═════ Input data

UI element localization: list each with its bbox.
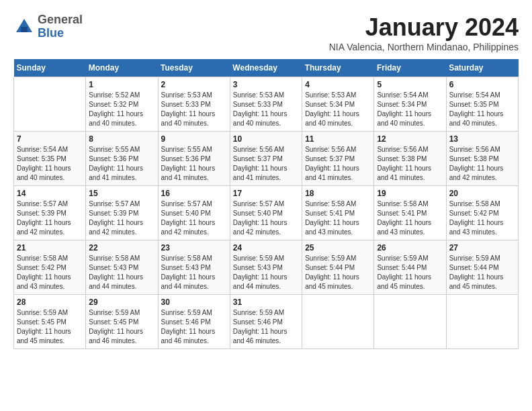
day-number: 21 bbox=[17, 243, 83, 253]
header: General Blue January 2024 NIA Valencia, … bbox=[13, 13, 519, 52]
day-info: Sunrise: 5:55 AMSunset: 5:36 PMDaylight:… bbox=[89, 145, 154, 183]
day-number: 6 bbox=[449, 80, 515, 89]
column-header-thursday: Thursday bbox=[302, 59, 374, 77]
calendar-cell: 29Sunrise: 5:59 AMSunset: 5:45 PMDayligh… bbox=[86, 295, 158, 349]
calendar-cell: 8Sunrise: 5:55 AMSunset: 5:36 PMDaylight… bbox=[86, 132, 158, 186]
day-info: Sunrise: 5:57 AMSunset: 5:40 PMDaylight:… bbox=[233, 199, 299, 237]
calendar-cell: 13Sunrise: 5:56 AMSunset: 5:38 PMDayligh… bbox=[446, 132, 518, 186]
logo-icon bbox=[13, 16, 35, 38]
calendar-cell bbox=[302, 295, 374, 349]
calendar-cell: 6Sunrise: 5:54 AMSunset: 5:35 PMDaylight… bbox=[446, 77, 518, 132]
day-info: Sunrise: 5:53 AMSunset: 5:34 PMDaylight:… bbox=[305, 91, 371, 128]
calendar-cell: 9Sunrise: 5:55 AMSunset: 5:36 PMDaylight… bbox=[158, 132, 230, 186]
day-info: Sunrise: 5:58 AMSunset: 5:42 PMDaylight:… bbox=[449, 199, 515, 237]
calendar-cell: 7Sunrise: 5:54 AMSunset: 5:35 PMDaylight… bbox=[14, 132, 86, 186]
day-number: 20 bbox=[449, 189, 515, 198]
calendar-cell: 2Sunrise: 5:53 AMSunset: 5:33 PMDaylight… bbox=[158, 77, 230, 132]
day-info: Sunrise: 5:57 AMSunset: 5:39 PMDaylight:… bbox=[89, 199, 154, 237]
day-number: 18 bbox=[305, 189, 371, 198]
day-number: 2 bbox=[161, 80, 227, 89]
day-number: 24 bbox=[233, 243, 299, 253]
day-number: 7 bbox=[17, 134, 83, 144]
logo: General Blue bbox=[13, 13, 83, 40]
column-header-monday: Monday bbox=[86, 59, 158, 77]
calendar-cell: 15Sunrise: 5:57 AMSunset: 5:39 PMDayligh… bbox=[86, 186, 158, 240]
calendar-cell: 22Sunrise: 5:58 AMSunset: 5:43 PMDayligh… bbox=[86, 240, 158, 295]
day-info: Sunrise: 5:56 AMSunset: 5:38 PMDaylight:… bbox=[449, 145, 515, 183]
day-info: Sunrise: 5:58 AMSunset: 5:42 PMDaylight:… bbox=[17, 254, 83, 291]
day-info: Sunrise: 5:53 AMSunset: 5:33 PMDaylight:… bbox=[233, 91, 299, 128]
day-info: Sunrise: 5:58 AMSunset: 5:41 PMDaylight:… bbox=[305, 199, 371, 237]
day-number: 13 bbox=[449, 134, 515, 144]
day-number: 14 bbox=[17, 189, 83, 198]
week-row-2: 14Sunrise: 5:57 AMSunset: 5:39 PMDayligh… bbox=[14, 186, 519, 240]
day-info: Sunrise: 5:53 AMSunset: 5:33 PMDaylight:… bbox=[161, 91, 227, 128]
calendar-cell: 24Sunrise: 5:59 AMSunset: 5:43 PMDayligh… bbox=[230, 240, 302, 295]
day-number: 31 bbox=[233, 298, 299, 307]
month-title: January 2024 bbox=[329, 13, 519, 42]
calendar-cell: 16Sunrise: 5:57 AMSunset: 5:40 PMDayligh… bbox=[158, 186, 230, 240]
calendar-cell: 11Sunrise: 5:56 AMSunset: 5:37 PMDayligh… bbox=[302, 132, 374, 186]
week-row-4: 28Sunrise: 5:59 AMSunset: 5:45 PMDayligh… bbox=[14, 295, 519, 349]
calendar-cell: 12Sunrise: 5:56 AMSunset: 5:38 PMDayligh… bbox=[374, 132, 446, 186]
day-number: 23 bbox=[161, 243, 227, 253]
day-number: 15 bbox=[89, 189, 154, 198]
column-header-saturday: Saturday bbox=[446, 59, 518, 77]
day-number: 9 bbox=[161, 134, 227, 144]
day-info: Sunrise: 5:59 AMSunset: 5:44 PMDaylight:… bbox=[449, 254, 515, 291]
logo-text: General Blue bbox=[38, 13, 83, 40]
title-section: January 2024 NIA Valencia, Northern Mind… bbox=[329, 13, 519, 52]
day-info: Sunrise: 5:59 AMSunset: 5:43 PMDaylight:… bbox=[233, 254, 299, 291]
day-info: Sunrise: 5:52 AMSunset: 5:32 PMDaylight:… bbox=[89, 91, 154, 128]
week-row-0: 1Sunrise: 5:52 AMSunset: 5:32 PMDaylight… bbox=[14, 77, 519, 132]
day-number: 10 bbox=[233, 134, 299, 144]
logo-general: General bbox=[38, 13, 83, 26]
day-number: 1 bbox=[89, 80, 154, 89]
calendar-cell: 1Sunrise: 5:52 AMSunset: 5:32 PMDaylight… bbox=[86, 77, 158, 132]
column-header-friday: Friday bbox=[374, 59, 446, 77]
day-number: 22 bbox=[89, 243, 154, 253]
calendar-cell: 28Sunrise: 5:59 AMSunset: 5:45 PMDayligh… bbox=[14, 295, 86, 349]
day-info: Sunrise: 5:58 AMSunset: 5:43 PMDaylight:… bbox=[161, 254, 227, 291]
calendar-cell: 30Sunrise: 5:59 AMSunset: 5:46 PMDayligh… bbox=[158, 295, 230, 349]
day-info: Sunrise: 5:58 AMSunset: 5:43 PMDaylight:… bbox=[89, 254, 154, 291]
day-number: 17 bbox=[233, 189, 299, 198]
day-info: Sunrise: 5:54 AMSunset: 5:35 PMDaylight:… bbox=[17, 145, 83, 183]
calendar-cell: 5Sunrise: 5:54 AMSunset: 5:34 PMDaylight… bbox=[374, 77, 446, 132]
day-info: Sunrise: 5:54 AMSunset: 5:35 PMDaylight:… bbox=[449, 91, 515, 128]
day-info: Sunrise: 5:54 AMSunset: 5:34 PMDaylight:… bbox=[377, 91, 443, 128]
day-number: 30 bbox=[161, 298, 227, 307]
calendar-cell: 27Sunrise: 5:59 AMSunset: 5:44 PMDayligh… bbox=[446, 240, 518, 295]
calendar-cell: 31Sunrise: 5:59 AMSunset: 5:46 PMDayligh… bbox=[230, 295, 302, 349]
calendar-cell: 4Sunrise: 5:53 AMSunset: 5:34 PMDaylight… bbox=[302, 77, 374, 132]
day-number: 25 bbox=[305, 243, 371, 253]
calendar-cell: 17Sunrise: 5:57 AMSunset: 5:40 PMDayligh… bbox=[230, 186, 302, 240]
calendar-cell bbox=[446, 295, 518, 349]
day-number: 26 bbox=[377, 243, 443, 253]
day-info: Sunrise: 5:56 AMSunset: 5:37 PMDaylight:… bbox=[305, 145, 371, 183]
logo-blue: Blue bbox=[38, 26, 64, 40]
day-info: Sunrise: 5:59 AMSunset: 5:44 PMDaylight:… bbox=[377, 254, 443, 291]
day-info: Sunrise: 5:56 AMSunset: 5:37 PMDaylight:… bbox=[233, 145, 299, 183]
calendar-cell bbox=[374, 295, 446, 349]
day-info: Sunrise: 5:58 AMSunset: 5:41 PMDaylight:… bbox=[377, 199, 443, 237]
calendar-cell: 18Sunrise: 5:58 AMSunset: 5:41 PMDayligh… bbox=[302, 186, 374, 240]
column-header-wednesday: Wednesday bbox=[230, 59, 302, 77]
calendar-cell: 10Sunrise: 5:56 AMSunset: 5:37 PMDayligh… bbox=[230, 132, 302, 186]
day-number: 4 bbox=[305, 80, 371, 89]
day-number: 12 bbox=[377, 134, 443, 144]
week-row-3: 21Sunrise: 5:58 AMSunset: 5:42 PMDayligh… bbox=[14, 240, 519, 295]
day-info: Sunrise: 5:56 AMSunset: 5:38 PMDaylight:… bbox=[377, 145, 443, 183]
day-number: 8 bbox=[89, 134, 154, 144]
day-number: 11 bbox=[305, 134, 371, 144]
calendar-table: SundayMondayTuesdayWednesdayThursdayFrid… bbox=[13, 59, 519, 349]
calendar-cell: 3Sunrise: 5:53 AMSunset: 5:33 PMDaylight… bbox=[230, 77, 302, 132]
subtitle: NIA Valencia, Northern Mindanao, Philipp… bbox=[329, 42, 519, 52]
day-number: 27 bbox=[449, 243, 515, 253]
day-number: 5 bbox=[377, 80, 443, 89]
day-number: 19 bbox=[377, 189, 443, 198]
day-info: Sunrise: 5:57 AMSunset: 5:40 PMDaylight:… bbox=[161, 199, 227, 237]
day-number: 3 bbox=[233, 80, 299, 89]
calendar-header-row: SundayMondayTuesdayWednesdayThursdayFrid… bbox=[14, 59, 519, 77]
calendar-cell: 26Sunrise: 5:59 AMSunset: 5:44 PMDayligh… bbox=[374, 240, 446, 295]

══════════
═════ Input data

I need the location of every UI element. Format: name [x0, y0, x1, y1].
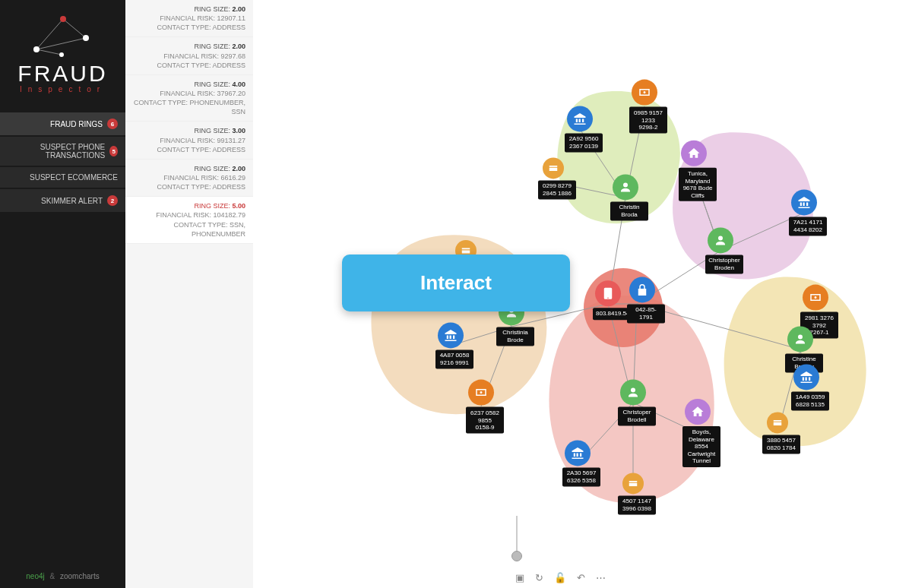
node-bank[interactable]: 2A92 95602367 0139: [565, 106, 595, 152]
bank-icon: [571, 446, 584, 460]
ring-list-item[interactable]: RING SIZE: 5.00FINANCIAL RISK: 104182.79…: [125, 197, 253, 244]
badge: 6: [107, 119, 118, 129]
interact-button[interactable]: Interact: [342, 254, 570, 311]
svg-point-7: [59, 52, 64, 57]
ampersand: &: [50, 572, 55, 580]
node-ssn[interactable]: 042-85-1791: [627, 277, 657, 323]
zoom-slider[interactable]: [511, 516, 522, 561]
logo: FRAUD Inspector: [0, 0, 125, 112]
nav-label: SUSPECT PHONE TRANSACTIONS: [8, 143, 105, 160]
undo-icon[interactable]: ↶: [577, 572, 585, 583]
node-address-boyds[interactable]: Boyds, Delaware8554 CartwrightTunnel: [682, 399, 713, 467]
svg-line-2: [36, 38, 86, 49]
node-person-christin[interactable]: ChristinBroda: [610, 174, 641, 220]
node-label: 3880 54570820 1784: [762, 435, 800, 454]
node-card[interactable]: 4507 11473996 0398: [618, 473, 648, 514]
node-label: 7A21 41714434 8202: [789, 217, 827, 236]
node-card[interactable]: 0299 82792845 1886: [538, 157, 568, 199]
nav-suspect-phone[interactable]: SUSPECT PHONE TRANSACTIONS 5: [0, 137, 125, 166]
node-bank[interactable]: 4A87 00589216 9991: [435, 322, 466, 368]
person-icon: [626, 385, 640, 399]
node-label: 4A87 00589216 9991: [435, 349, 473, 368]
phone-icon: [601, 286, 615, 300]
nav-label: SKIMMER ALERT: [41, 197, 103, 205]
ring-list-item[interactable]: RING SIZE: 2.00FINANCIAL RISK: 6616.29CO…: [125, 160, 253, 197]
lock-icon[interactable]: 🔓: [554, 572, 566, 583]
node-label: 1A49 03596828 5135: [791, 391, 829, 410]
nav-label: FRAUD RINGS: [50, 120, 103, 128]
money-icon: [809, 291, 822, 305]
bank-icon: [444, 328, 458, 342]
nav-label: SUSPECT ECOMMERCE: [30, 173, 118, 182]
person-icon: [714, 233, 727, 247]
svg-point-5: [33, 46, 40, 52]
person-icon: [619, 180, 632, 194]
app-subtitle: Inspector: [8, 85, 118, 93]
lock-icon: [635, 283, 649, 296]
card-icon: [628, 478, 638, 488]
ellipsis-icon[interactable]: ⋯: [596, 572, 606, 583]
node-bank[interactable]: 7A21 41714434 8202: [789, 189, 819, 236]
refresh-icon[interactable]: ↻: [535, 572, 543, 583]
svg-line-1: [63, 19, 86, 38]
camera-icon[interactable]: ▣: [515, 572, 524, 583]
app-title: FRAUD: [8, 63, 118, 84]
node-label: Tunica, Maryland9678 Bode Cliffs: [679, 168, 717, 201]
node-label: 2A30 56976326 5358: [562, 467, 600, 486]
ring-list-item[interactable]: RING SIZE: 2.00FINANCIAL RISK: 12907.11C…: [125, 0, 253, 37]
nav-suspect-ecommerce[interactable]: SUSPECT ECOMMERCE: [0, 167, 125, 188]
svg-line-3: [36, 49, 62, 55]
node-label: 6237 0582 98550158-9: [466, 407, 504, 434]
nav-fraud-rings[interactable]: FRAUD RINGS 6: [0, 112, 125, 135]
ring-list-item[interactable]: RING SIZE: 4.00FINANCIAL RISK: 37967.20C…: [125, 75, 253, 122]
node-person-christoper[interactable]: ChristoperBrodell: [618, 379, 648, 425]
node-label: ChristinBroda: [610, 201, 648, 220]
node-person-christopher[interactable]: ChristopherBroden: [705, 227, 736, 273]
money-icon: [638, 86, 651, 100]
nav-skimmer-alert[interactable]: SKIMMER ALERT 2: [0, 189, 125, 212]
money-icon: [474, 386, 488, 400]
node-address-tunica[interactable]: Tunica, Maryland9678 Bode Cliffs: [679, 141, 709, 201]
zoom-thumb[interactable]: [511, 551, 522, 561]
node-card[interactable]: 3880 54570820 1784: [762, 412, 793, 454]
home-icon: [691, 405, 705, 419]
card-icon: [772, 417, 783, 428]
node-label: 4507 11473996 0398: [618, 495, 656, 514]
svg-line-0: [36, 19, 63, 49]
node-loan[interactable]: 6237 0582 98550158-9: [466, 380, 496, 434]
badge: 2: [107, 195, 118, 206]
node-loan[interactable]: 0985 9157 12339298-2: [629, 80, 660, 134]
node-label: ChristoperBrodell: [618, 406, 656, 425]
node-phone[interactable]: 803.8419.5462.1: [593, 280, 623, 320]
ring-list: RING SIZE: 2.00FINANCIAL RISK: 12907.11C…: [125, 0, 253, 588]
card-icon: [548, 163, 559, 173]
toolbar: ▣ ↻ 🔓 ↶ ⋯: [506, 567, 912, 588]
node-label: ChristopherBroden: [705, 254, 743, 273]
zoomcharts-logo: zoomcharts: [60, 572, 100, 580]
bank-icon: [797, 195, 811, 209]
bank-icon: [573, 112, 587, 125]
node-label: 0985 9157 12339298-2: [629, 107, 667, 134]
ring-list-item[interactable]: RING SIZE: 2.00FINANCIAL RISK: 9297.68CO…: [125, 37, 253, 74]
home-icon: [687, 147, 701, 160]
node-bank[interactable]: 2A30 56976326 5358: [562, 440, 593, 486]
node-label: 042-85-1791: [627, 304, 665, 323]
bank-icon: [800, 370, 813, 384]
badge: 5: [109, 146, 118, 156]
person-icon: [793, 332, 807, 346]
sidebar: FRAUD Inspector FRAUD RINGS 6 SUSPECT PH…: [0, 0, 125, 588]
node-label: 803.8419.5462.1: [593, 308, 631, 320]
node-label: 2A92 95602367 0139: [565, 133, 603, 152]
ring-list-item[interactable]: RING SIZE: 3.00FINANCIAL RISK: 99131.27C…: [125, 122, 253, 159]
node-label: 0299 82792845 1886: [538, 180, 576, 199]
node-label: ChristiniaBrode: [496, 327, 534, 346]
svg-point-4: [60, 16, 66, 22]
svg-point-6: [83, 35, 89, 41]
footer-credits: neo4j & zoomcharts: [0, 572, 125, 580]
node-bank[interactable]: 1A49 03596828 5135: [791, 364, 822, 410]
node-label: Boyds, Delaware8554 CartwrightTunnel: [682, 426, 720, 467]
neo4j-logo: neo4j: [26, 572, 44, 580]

══════════
═════ Input data

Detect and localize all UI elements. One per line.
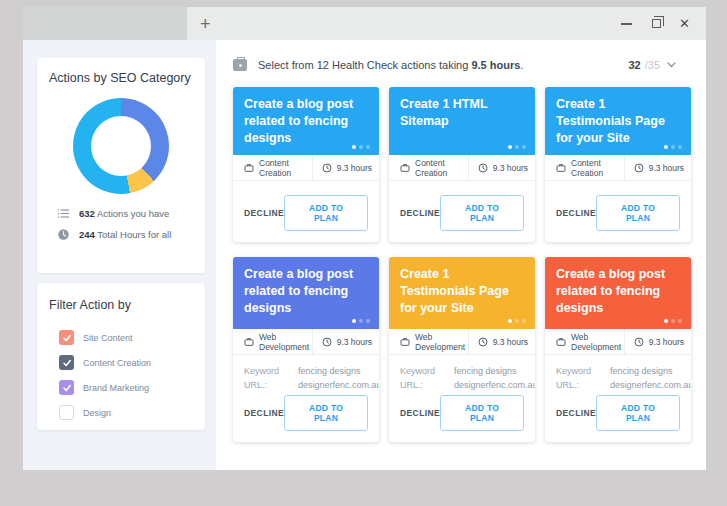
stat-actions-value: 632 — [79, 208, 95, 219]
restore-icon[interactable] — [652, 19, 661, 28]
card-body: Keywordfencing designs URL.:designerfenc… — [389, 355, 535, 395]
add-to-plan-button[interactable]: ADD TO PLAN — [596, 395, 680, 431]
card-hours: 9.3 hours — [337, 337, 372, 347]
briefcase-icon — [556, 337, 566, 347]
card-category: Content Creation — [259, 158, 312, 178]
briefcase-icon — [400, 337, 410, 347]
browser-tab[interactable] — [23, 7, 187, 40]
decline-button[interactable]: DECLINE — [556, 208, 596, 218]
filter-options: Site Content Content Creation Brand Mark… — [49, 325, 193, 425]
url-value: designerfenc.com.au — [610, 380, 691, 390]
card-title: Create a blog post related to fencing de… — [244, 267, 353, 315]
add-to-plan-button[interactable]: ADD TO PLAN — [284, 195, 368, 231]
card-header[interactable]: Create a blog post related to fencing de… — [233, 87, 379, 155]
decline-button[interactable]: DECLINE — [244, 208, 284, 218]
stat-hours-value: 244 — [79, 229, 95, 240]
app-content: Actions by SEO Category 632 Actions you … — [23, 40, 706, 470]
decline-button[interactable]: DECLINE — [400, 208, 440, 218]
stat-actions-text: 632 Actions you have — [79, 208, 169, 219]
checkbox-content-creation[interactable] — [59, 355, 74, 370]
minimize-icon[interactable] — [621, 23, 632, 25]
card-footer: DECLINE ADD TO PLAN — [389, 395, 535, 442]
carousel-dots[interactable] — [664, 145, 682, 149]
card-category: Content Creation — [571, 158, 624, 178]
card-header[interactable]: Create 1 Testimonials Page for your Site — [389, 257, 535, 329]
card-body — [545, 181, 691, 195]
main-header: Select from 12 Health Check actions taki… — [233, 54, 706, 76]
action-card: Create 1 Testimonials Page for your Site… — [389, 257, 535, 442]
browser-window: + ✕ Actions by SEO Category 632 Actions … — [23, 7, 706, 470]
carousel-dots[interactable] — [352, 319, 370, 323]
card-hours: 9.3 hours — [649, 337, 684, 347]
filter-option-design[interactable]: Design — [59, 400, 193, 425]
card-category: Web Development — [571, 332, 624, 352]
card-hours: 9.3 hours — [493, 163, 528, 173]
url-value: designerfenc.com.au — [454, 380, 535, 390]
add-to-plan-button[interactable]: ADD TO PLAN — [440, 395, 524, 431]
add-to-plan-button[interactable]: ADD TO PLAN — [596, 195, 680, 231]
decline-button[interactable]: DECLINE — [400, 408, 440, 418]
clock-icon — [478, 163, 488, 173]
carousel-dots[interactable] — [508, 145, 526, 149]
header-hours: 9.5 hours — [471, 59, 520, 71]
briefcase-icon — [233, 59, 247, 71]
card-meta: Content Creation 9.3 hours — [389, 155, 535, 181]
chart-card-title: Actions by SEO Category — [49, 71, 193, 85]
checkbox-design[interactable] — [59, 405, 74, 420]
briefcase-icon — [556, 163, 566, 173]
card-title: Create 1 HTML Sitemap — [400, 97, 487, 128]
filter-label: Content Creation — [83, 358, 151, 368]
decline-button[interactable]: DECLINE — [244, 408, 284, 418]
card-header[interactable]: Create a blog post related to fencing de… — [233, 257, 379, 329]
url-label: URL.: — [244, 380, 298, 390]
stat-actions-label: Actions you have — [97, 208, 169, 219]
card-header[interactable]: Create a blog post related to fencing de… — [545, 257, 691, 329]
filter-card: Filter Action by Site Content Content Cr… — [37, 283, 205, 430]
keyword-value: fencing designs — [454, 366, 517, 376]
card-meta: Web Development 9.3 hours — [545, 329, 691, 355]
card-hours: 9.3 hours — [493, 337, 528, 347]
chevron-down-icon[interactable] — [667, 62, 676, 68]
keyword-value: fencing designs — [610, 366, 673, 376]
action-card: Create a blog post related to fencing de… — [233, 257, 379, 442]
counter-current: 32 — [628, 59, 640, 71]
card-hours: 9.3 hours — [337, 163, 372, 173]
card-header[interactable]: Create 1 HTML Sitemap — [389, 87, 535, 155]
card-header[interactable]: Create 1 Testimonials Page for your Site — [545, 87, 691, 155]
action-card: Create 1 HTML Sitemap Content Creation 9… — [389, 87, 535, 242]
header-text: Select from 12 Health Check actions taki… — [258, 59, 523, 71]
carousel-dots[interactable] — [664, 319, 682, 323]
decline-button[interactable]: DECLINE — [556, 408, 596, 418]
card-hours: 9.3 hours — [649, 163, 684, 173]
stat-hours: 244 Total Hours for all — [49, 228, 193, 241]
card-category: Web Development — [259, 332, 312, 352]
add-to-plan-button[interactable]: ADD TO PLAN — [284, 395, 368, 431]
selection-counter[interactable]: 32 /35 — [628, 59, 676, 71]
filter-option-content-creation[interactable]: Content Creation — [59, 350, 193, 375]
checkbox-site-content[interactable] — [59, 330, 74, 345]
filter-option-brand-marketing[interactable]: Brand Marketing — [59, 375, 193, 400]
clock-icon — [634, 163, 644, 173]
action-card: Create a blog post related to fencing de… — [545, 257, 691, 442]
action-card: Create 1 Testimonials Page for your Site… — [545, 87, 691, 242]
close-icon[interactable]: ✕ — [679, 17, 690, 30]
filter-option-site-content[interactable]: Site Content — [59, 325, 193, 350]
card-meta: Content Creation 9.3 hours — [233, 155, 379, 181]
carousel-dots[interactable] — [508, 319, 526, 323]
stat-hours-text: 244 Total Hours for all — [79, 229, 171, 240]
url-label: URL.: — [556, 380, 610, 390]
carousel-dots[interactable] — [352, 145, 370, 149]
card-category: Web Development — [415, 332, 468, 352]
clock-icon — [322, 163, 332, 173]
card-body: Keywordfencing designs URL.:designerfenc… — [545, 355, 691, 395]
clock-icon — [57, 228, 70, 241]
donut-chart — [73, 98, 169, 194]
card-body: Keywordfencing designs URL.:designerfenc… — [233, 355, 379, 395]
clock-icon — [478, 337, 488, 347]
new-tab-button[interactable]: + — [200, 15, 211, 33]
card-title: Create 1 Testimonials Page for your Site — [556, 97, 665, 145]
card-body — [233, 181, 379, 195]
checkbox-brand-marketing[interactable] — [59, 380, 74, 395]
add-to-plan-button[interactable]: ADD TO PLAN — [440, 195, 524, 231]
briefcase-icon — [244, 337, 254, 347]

══════════

◆ **What this task involves**
Tally the lines of the entries that carry the word "zoomcharts" and say only that number.

◆ **Written answer**
2